Data listing:
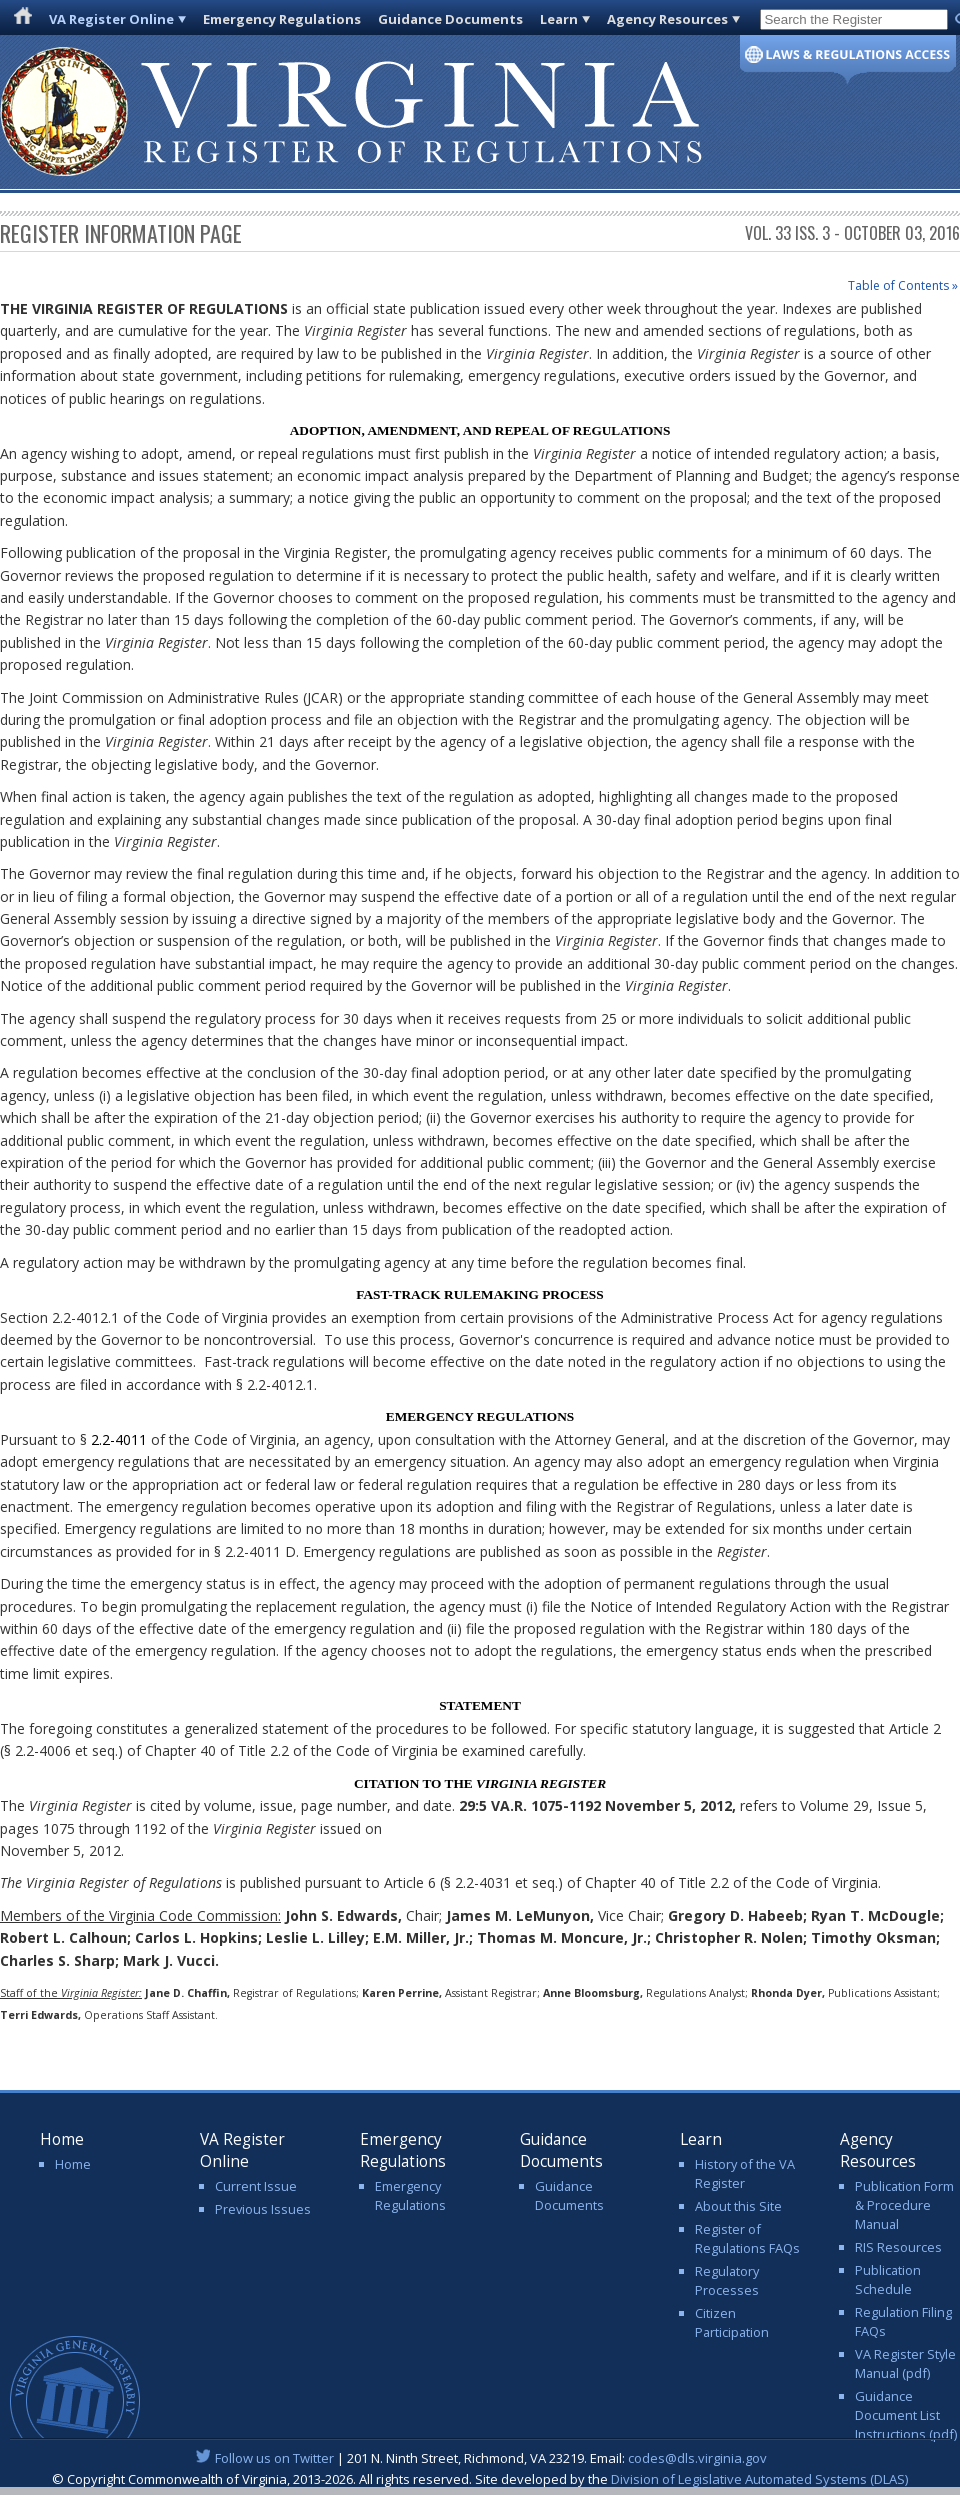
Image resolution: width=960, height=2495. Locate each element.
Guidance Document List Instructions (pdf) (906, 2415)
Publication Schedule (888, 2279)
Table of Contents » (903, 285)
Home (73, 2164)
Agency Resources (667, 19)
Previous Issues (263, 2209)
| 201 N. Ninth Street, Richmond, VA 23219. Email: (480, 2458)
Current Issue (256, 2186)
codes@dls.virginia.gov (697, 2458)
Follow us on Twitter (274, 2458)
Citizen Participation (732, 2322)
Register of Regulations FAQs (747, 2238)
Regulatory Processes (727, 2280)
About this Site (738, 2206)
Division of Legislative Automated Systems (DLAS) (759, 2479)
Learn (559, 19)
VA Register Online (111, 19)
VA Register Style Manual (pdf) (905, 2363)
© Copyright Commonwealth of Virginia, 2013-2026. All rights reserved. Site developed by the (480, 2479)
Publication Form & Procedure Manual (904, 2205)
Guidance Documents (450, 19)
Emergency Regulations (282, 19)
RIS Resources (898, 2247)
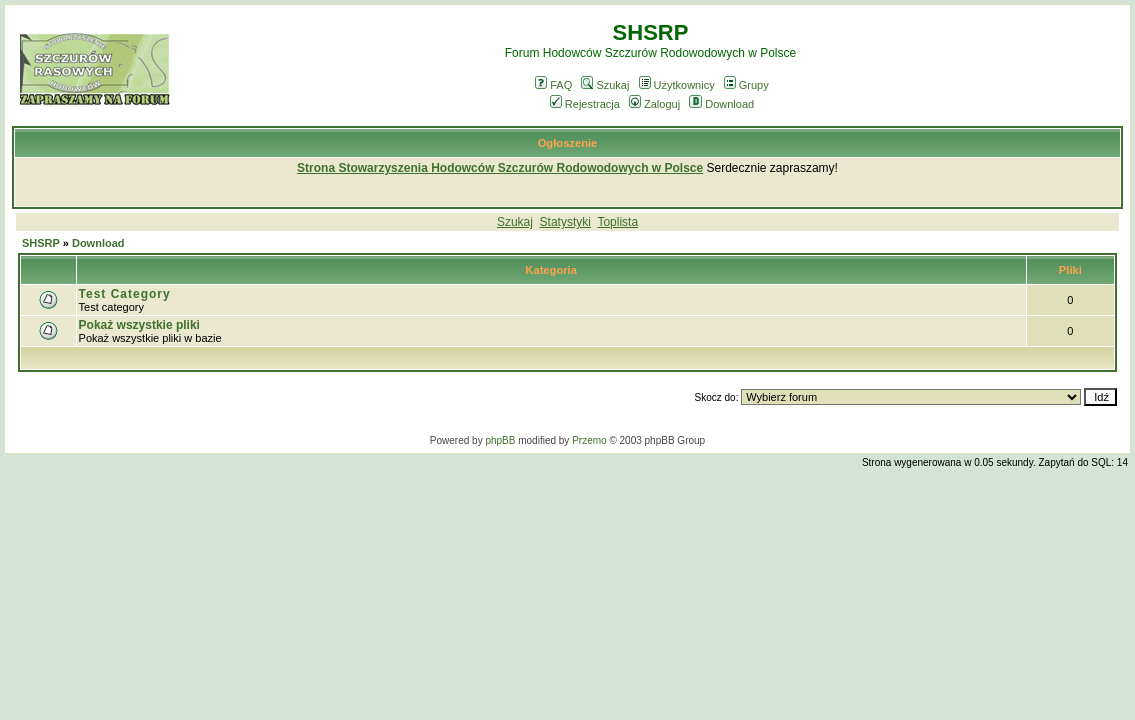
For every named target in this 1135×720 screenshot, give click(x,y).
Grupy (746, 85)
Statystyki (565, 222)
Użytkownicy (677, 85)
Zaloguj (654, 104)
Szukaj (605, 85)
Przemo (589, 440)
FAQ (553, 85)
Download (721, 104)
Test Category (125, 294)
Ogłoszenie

---

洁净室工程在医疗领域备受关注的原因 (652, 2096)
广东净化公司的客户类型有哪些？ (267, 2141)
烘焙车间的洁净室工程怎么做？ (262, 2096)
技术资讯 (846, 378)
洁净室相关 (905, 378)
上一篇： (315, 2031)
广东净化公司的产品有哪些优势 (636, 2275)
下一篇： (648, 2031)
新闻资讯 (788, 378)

* * *

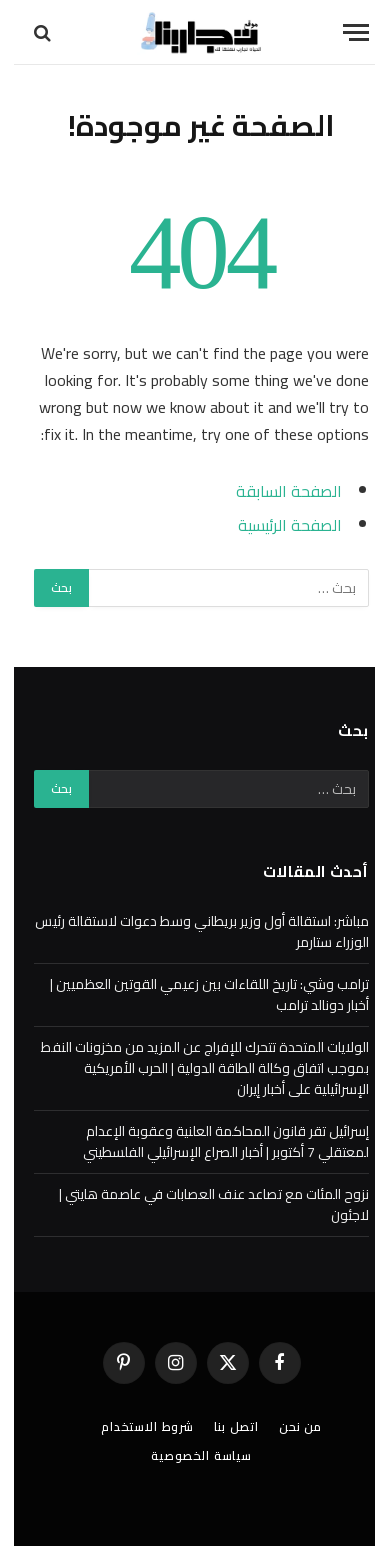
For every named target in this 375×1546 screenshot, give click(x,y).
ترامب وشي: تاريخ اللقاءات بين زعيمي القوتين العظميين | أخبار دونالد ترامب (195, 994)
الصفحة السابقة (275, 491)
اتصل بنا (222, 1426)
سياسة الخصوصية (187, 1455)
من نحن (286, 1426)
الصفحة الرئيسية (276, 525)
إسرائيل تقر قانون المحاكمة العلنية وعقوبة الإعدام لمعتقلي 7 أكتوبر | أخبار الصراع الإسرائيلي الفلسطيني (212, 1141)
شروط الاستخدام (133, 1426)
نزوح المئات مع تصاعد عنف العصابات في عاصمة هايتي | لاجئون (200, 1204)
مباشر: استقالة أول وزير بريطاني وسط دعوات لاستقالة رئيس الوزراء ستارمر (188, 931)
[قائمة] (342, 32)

What you have to do: Could you return exactly the lines above from the line with "مباشر: استقالة أول" to the line with "[قائمة] (342, 32)", both included, and nothing else?

Exercise solution:
مباشر: استقالة أول وزير بريطاني وسط دعوات لاستقالة رئيس الوزراء ستارمر (188, 931)
[قائمة] (342, 32)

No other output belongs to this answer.